◆ Problem ◆
Beginning with the line that mentions "Am gestrigen Samstag", reproduce every line through the last line of the entries, exactly, and only those.

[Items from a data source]
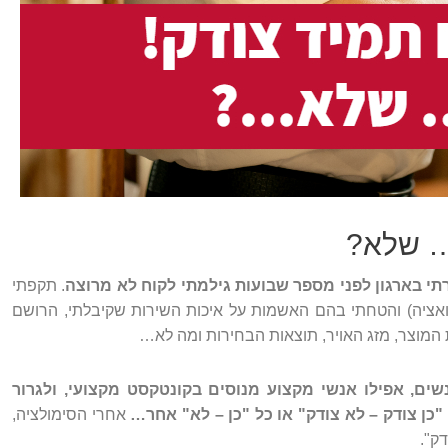
… שלא?
 בארגון לפני מספר שבועות גילמתי לקוח לא מרוצה
. תקפתי
ציה) והטחתי בהם האשמות על איכות השירות שקיבלתי, הרושם
המוצר, מזג האויר, תוצאות הבחירות ומה לא…
שים, אפילו אנשי מקצוע מנוסים בקונטקסט מקצועי, ולגרור
 "כן צודק – לא צודק" או כל "כן – לא" אחר…
אחרי הסימולציה,
ק".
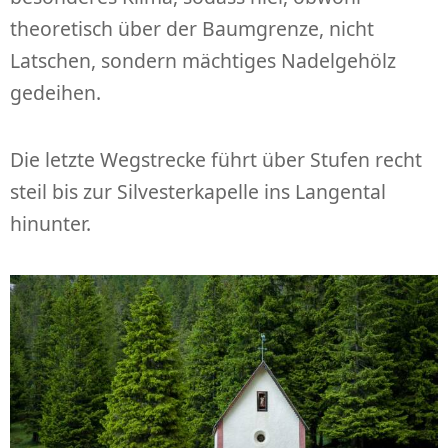
theoretisch über der Baumgrenze, nicht
Latschen, sondern mächtiges Nadelgehölz
gedeihen.
Die letzte Wegstrecke führt über Stufen recht
steil bis zur Silvesterkapelle ins Langental
hinunter.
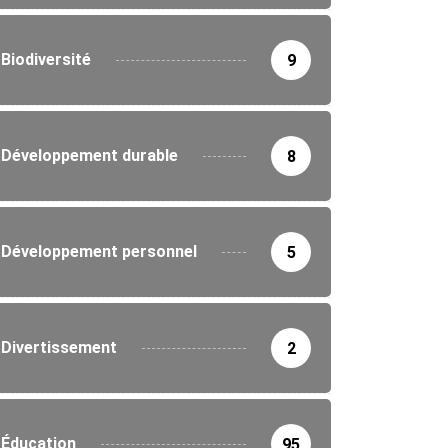
Biodiversité
9
Développement durable
8
Développement personnel
5
Divertissement
2
Éducation
95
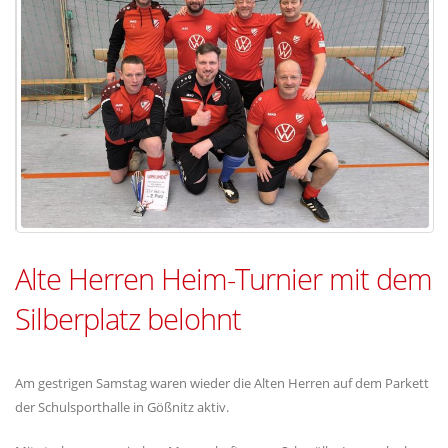
Alte Herren Heim-Turnier mit dem
Silberplatz belohnt
Am gestrigen Samstag waren wieder die Alten Herren auf dem Parkett
der Schulsporthalle in Gößnitz aktiv.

◆ The answer ◆
Am gestrigen Samstag waren wieder die Alten Herren auf dem Parkett
der Schulsporthalle in Gößnitz aktiv.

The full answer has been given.